- DIRECTIONS: Before writing out the records, remove the pictures; keep everything else exact.

- RECORDS TO PROCESS:
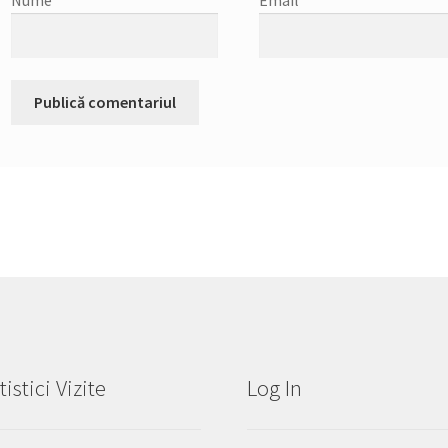
tistici Vizite
Log In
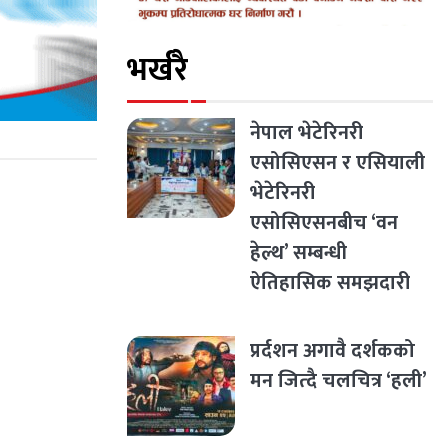
भर्खरै
नेपाल भेटेरिनरी
एसोसिएसन र एसियाली
भेटेरिनरी
एसोसिएसनबीच ‘वन
हेल्थ’ सम्बन्धी
ऐतिहासिक समझदारी
प्रर्दशन अगावै दर्शकको
मन जित्दै चलचित्र ‘हली’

- ANSWER BELOW:
tistici Vizite
Log In
भर्खरै
नेपाल भेटेरिनरी
एसोसिएसन र एसियाली
भेटेरिनरी
एसोसिएसनबीच ‘वन
हेल्थ’ सम्बन्धी
ऐतिहासिक समझदारी
प्रर्दशन अगावै दर्शकको
मन जित्दै चलचित्र ‘हली’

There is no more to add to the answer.